North Sea Week: 100 years: dramas and moments of blissPhoto: Franz Schensky/Archiv Museum Helgoland
In the 1920s, the regatta fleet off Heligoland still consisted of gaff-rigged cruising yachts without sea fences - unthinkable today
The first North Sea Week was sailed in 1922. To this day, it is the only German offshore regatta series. To mark its anniversary, we take a look back at its eventful history

Part 1: From the foundation to the war

Whitsunday in 1922, the spectacle at Langlütjensand could be the scene of a Wagner opera: The sky is overcast. A strong north-westerly wind drives thick rain clouds before it and ensures that the sun breaks through at some point. A regatta fleet of 30 heavily reefed yachts is bathed in glistening light. Under storm jibs, they are beating hard into the wind through the turbulent Weser estuary towards the North Sea. On the dancing ships, their crews are still struggling with the after-effects of the previous evening's festivities in Bremerhaven's Strandhalle. But now it's wet on the outside. Because the outgoing tide is against the wind, the yachts are regularly washed over by the rising sea. And while only half of the regatta fleet makes it across the heavily shortened course without damage to the rigging, rudder or sails, the next day's competition is calm and the tide pushes some participants past the finish line.

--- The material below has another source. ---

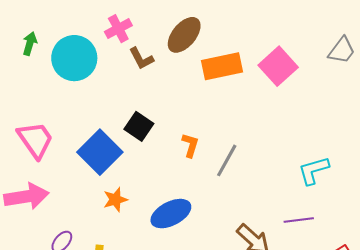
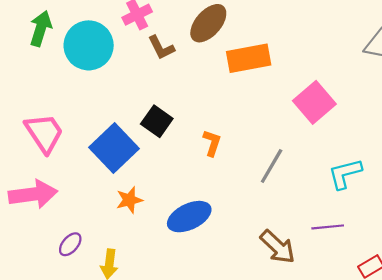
green arrow: (30, 43) -> (41, 28), size x1.4
pink square: (278, 66) -> (314, 102), moved
gray line: (227, 160) -> (272, 166), moved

The North Sea Week is born. And the very first edition offered a foretaste of what still regularly takes place at Germany's only high seas regatta series. Since then, it has been the stage for dramas and moments of bliss. It is a mirror of the history of ocean sailing. Above all, however, the North Sea Week is an integral part of the annual programme for many sailors, who enjoy a lively time together between sporting competitions and lavish parties. This has been the case, with interruptions due to war and pandemic, for a hundred years now.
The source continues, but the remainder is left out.